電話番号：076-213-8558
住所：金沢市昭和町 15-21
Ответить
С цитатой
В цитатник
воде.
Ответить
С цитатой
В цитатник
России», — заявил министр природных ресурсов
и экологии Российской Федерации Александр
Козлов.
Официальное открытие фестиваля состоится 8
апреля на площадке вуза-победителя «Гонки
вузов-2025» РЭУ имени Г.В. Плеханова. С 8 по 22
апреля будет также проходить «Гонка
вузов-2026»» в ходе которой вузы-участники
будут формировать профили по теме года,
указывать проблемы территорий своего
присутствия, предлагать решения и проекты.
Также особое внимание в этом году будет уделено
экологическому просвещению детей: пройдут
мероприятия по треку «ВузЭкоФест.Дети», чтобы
________________________________________
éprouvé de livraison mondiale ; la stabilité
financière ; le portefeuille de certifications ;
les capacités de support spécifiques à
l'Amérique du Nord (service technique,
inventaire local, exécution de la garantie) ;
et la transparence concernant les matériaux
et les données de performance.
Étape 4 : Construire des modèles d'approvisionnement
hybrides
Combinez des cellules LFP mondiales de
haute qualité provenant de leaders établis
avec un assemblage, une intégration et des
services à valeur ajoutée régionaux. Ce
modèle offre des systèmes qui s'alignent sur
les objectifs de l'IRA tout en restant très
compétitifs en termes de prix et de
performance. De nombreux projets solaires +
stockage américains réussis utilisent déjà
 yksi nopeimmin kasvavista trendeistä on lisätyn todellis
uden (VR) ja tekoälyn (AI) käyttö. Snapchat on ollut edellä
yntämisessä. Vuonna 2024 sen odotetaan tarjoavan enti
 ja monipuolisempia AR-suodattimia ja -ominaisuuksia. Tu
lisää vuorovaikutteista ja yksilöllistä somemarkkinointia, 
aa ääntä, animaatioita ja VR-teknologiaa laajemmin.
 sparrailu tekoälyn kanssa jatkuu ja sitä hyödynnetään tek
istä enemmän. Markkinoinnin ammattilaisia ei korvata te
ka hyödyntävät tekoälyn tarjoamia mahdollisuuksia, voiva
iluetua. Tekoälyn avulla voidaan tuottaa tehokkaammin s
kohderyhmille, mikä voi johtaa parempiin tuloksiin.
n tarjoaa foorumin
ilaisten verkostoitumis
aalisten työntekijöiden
________________________________________
**Goal of the exercise:** Give back exactly the lines above starting at the line where "住所：金沢市昭和町 15-21" appears and ending at the line where "ходе которой вузы-участники" appears, both included, with no other lines.

**Solution to the exercise:**
住所：金沢市昭和町 15-21
Ответить
С цитатой
В цитатник
воде.
Ответить
С цитатой
В цитатник
России», — заявил министр природных ресурсов
и экологии Российской Федерации Александр
Козлов.
Официальное открытие фестиваля состоится 8
апреля на площадке вуза-победителя «Гонки
вузов-2025» РЭУ имени Г.В. Плеханова. С 8 по 22
апреля будет также проходить «Гонка
вузов-2026»» в ходе которой вузы-участники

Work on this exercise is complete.